3 month old sleep schedule: Bedtime and nap scheduleUpdated Nov 30, 2021
While your baby’s outgrowing newborn diapers and clothes, they’re also outgrowing their newborn sleep patterns. Between 3 - 4 months, you may notice some big differences in your baby’s sleep, like increased night waking and shorter naps.

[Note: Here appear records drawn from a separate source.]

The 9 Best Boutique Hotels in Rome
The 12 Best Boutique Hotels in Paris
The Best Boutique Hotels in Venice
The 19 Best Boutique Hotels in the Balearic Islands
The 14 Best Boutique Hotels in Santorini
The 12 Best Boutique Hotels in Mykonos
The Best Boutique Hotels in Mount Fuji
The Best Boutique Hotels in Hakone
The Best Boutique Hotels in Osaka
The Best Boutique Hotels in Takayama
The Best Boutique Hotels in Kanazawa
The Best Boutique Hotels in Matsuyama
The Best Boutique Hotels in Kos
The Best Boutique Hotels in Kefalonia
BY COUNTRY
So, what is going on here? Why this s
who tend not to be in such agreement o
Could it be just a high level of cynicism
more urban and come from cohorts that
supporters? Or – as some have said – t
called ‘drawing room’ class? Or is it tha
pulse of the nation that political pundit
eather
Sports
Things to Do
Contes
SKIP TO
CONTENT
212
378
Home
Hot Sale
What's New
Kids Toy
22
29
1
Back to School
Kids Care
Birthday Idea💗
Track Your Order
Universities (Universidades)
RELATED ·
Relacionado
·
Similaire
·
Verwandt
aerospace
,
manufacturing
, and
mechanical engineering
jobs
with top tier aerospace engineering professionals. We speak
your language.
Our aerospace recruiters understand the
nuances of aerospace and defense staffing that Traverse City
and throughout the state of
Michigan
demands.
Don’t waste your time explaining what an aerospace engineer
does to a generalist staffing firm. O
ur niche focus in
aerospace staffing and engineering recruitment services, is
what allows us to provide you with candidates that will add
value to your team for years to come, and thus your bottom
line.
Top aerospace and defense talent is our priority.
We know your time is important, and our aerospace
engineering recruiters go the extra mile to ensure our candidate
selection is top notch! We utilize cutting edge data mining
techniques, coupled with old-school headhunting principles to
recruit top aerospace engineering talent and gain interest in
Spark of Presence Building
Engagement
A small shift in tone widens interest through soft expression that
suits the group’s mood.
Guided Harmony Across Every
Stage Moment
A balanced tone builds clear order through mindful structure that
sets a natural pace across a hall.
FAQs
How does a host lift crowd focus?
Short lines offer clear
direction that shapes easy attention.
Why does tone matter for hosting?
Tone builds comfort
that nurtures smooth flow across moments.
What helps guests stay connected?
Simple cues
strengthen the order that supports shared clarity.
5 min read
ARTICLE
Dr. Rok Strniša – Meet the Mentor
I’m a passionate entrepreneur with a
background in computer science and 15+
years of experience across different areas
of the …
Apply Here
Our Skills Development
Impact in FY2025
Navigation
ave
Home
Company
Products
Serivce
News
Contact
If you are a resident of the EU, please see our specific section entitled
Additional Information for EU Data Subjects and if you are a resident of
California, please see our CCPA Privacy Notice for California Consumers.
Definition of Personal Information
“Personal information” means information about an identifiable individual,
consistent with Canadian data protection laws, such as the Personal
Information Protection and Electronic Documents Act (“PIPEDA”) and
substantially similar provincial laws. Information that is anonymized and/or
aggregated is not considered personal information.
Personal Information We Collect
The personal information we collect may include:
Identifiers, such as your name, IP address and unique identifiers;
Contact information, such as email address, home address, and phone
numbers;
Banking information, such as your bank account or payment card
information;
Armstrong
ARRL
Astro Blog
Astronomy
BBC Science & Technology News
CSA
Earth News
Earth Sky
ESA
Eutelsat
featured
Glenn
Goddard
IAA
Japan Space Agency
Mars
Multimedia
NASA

Thank the circadian rhythm (a.k.a. your internal clock) for this change; it’s undergoing a maturation process that results in additional sleep cycles for your baby, and that often translates to disrupted sleep. Don’t fret - following the right schedule can improve sleep!
IN THIS ARTICLE
How much should a 3 month old sleep?
At this age most babies need at least 15 hours of total sleep in a 24-hour period. Ideally we’ll see at least 10 hours of sleep at night, and 3 - 5 naps a day, though there’s still a lot of variation at this age. Getting enough sleep remains an important part of baby development.
[Note: for children who were born early, we go by their adjusted age for sleep development.]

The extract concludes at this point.